An der Diskussionsrunde im Kutschstall-Ensemble nahmen der brandenburgische Sozialminister Günter Baaske, der Geschäftsführer der Havelland-Kliniken, Jörg Grigoleit, Sven Rohde, Geschäftsführer der Jedermann Gruppe e.V., Prof. Nikolaus Fuchs, geschäftsführender Gesellschafter der Lexington Consulting GmbH sowie Elimar Brandt, Vorsitzender der neu gegründeten PflegeZukunfts-Initiative e.V., teil.

Ca. 80% der Menschen in Brandenburg werden immer noch zuhause gepflegt.
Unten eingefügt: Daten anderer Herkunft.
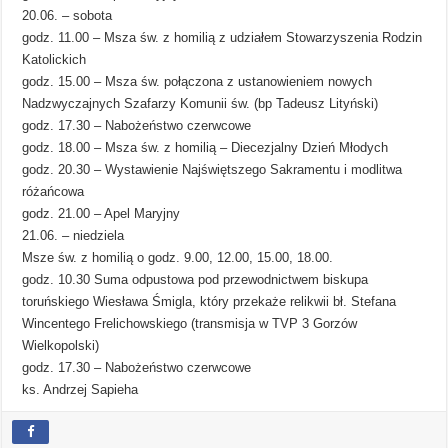
20.06. – sobota
godz. 11.00 – Msza św. z homilią z udziałem Stowarzyszenia Rodzin
Katolickich
godz. 15.00 – Msza św. połączona z ustanowieniem nowych
Nadzwyczajnych Szafarzy Komunii św. (bp Tadeusz Lityński)
godz. 17.30 – Nabożeństwo czerwcowe
godz. 18.00 – Msza św. z homilią – Diecezjalny Dzień Młodych
godz. 20.30 – Wystawienie Najświętszego Sakramentu i modlitwa
różańcowa
godz. 21.00 – Apel Maryjny
21.06. – niedziela
Msze św. z homilią o godz. 9.00, 12.00, 15.00, 18.00.
godz. 10.30 Suma odpustowa pod przewodnictwem biskupa
toruńskiego Wiesława Śmigla, który przekaże relikwii bł. Stefana
Wincentego Frelichowskiego (transmisja w TVP 3 Gorzów
Wielkopolski)
godz. 17.30 – Nabożeństwo czerwcowe
ks. Andrzej Sapieha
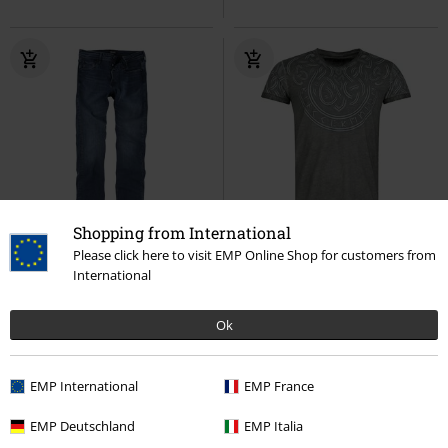
Shopping from International
%
-43 %
Exclusivité
Please click here to visit EMP Online Shop for customers from
PVC
€ 29,99
International
€ 32,99
€ 16,99
JJIGLENN
Jack & Jones
Jean
Black Premium by EMP
Black
Ok
Premium by EMP
T-Shirt
Manches courtes
EMP International
EMP France
EMP Deutschland
EMP Italia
Die Diskutanten waren sich einig, dass die Aufnahme in ein stationäres Pflegeheim der letzte Schritt in der Pflegepyramide sein sollte, alte Menschen in ihrem Alltag zu unterstützen. Wohlgleich dürften die stationären Einrichtungen nicht zu kurz kommen, so Herr Grigoleit. Entscheidend sei die Frage, was zu welchem Zeitpunkt komme. 

„Leben“ sei das Wichtigste, bekräftigte Herr Rohde und das heiße, so lange wie möglich in der eigenen Wohnung zu bleiben. Damit dies gelinge, müsse auch die Distanz zwischen den Pflegeprofis und den Angehörigen abgebaut werden, damit diese Hand in Hand arbeiten können.
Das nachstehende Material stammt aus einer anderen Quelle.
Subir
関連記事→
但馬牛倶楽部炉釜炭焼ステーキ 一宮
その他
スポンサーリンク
Die Beratung der Angehörigen durch Beratungsstellen und Pflegestützpunkte liefe schon gut, müsse aber ausgebaut werden. Minister Baaske äußerte, dass da ein riesiger Blumenstrauß an zusätzlichen Aufgaben auf die Pflegestützpunkte zukommen werde.

Ein weiteres Thema war die Notwendigkeit innovativer Konzepte für die ländlichen Gegenden Brandenburgs, in denen es gar keinen Markt gibt, der Angebot und Nachfrage regelt. Hier bräuchte es ein ganzheitliches Denken und einen politischen, steuernden Ansatz. Eine fehlende Steuerung sei volkswirtschaftliche Verschwendung.
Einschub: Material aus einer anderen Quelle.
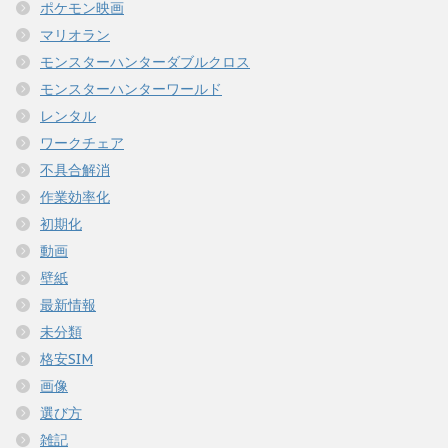
ポケモン映画
マリオラン
モンスターハンターダブルクロス
モンスターハンターワールド
レンタル
ワークチェア
不具合解消
作業効率化
初期化
動画
壁紙
最新情報
未分類
格安SIM
画像
選び方
雑記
Prof. Fuchs betonte, dass die jeweiligen Angebote vor allem finanziell, organisatorisch und personell machbar sein müssten.

Den größten Bedarf gebe es bei den Themen Mobilität und Wohnen. Minister Baaske berichtet in diesem Zusammenhang von bestehenden, erfolgsversprechenden Projekten, betreute Wohngemeinschaften in Brandenburg zu bauen. Dies sei ein guter und wichtiger Trend zur Betreuung alter Menschen in deren persönlichen Umfeld.

Die Fachkräftesicherung war ein weiteres zentrales Thema der Diskussion. Die Prognose zeige, dass die Zahl der pflegebedürftigen Menschen in Brandenburg von aktuell knapp 96.000 bis zum Jahr 2030 auf etwa 162.000. Das seien 70 Prozent mehr Pflegebedürftige. Daraus würde sich ein erheblicher Bedarf an Pflegepersonal ergeben: Bei den ambulanten Diensten von derzeit 12.500 Beschäftigten auf 21.000, in der stationären Versorgung von 16.400 auf über 33.000 Beschäftigte. Das wiederum sei eine Zunahme von über 86 Prozent mehr Beschäftigte. Dieser zusätzliche Bedarf könne gar nicht gedeckt werden. Daher sei es auch ganz entscheidend, neben gestal-tenden und präventiven Maßnahmen zur Vermeidung von immer mehr Pflege, die bestehenden Fachkräfte zu halten und das vorhandenen Geld intelligent und fair einsetzen. 

Der Schuh drücke in der Wertschätzung bei schwierigen Arbeitsbedingungen und auch in der Vergütung. Das habe eine Umfrage der PflegeZukunfts-Initiative e.V. ergeben, so deren Vorsitzender und Moderator des Abends, Elimar Brandt.

Eine unterstützende Führung sowie flexible und gute Arbeitsbedingungen seien wichtige Anreize für die Pflegemitarbeiter. 

Die Diskutanten waren sich einig, dass man in vielen Bereichen auf einem guten Weg sei und sowohl privates und bürgerschaftliches Engagement als auch politisch gesteuerte Ansätze und Konzepte von zentraler Bedeutung für eine erfolgreiche und zukunftsorientierte Umsetzung des wachsenden Pflegebedarfs in Brandenburg seien.

Jürgen Heese, Vorstandsvorsitzender der IGW-BB, lud die Gäste nach ei-nem Schlusswort zu einem Get-Together ein.